I remember my first time in what I would call “real rural America”, I was on my first summer road trip with my friend Yosef Franklin- a little yeshiva kid who is an extremely avid hiker having grown up in an ultra-orthodox family of hiking types. His father a rather skinny chasidish looking man blows away all stereotypes when he opens his mind to you. He has a PhD in wildlife biology from the University of Montana at Missoula (one of my dream places to live). When he was in his young twenties, in the Hippy era he hitchhiked to Montana and bought a plot of land and built a cabin on it with his bear hands. A quite interesting character may I say- he found the Lord in the woods shall we say and is now very frum with a large family of little frummies. I was friends with his son in high school, because he was a great mountain biker, I never knew he was such an avid hiker until I started getting into hiking. It took a little convincing of his mother to let their son travel to the west when he was just 16 years old, I was 19, but after his dad decided that its only right for kids to have adventures like he had his did they give the OK. So we packed up my Volvo wagon at his fathers farm in the Catskills. Yes his father is a commercial farmer and shochet.
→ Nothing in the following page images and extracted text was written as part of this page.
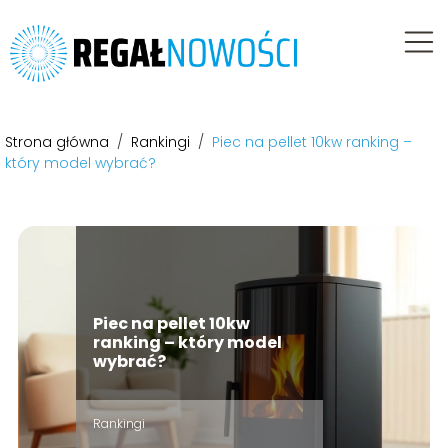
Strona główna
/
Rankingi
/
Piec na pellet 10kw ranking –
który model wybrać?
Piec na pellet 10kw
ranking – który model
wybrać?
Rankingi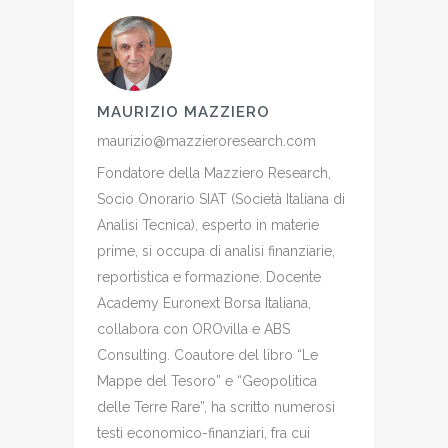
MAURIZIO MAZZIERO
maurizio@mazzieroresearch.com
Fondatore della Mazziero Research,
Socio Onorario SIAT (Società Italiana di
Analisi Tecnica), esperto in materie
prime, si occupa di analisi finanziarie,
reportistica e formazione. Docente
Academy Euronext Borsa Italiana,
collabora con OROvilla e ABS
Consulting. Coautore del libro “Le
Mappe del Tesoro” e “Geopolitica
delle Terre Rare”, ha scritto numerosi
testi economico-finanziari, fra cui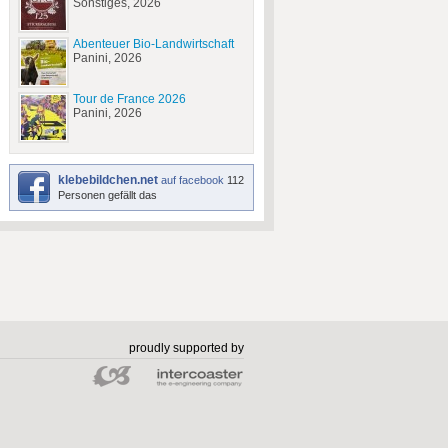
Sonstiges, 2026
Abenteuer Bio-Landwirtschaft
Panini, 2026
Tour de France 2026
Panini, 2026
klebebildchen.net
auf facebook
112
Personen gefällt das
proudly supported by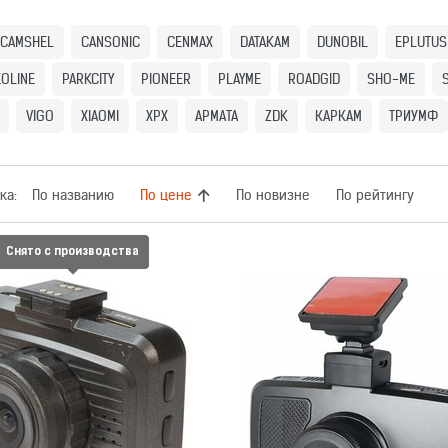
CAMSHEL
CANSONIC
CENMAX
DATAKAM
DUNOBIL
EPLUTUS
OLINE
PARKCITY
PIONEER
PLAYME
ROADGID
SHO-ME
VIGO
XIAOMI
XPX
АРМАТА
ZDK
КАРКАМ
ТРИУМФ
ка:
По названию
По цене
По новизне
По рейтингу
Снято с производства
ЕГИСТРАТОР TRENDVISION
ВИДЕОРЕГИСТРАТОР TREND
TDR-200
TDR-708P
Сравнить
Отложить
Сравнить
Отложить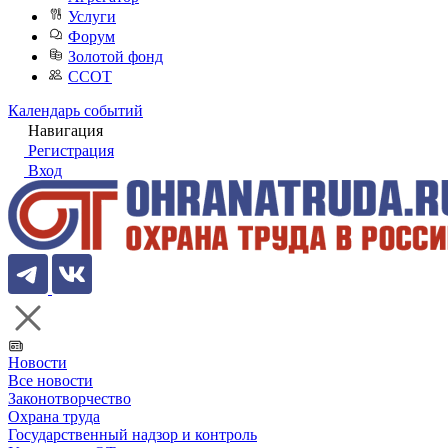
Услуги
Форум
Золотой фонд
ССОТ
Календарь событий
Навигация
Регистрация
Вход
Новости
Все новости
Законотворчество
Охрана труда
Государственный надзор и контроль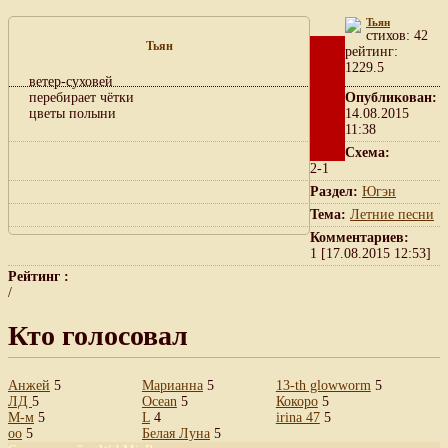
Тьян
cтихов: 42
Тьян
рейтинг:
1229.5
ветер-суховей
перебирает чётки
Опубликован:
цветы полыни
14.08.2015
11:38
Схема:
2-1
Раздел:
Югэн
Тема:
Летние песни
Комментариев:
1 [17.08.2015 12:53]
Рейтинг :
/
Кто голосовал
Анжей
5
Марианна
5
13-th glowworm
5
ЛД
5
Ocean
5
Кокоро
5
М-м
5
L
4
irina 47
5
oo
5
Белая Луна
5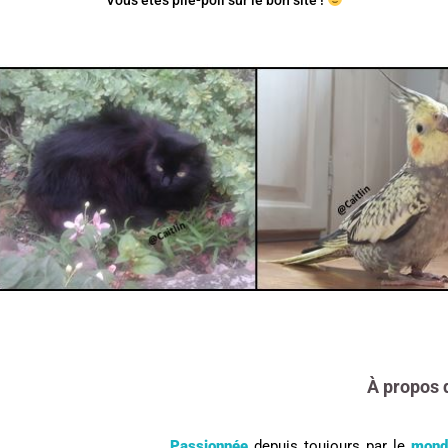
Vous êtes pile-poil sur le bon site !
À propos 
Passionnée
depuis toujours par le
mond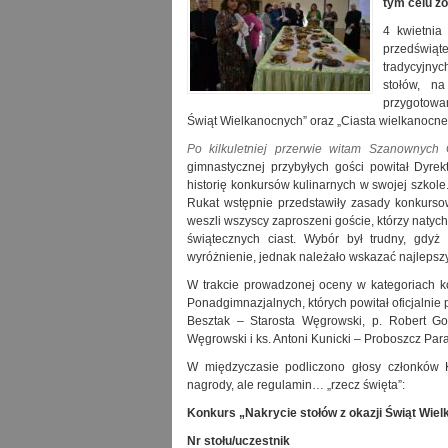
tym celu z
4 kwietni
przedświąt
tradycyjny
stołów, n
przygotowan
Świąt Wielkanocnych” oraz „Ciasta wielkanocne
Po kilkuletniej przerwie witam Szanownyc
gimnastycznej przybyłych gości powitał Dyr
historię konkursów kulinarnych w swojej szkole.
Rukat wstępnie przedstawiły zasady konkurso
weszli wszyscy zaproszeni goście, którzy natyc
świątecznych ciast. Wybór był trudny, gdyż
wyróżnienie, jednak należało wskazać najlepsz
W trakcie prowadzonej oceny w kategoriach k
Ponadgimnazjalnych, których powitał oficjalnie 
Besztak – Starosta Węgrowski, p. Robert Go
Węgrowski i ks. Antoni Kunicki – Proboszcz Par
W międzyczasie podliczono głosy członków K
nagrody, ale regulamin… „rzecz święta”:
Konkurs „Nakrycie stołów z okazji Świąt Wie
Nr stołu/uczestnik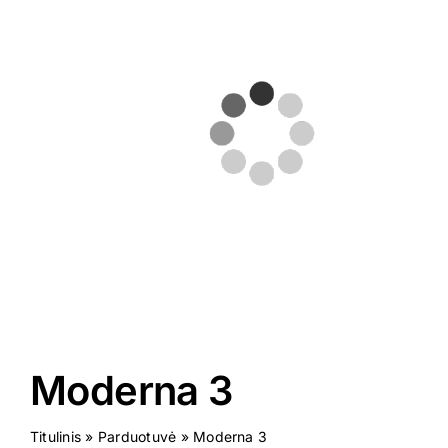
Virtuali 
Kontakta
Moderna 3
Titulinis
»
Parduotuvė
»
Moderna 3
One of the greatest feelings in life is packing up a car and setting out on a month long road trip. That sense of setting off on your own and the freedom and independence is phenomenal. There is always the music that accompanies the beginning of the trip- there is always the discarded bottles of mountain dew piling up in the front seat as you push for the west, and try and bypass as much of the Midwest as possible. Those feelings of puling up in truck stops in Iowa with a foreign luxury car packed to the brim with bikes on the roof and enough camping gear to fill a small outdoors store always garners curious looks from the other drivers. The thought of that first night sleeping outside on the side of your car on I-80 in the dry nights of Nebraska and cooking oatmeal on the hood of your car with curious travelers always pausing to gaze upon the oddity of this. And once your there, the west I mean oh that is the greatest feeling of all, you have made it to the vast open plains and just beyond these the Rockies that cut a sluice across the midsection of the country. I always argue with myself of what is really considered the west in my book. Usually the feeling of openness hits around Lincoln, Nebraska. This is at about the point when traveling to Colorado when I exit the interstate and seek a haven on the back roads. This also where the landscape opens up and becomes more extreme. The rolling hills of Iowa and Eastern Nebraska all of the sudden become this massive expanse of flatness. This flatness extends from Texas all the into Canada. It is a hard feeling to describe but being able to drive on a road for 100 miles without one turn is exhilarating, knowing that any rise in the topography of a mere 25 feet will bring someone 360 degree views of miles of flat corn fields and blowing grasslands. Pssing by freight trains that stretch for miles and being able to see the whole length of them. This is what I call big sky country (commonly used when referring to Montana) because everything is visible the lack of trees or any sort of manmade obstructions allow for the sky to be fully opened up. The only obstructions in fact in most of the great plains are what some have referred to as the “skyscrapers of the west”, grain elevators- another fascination of mine- invented in Buffalo by the way.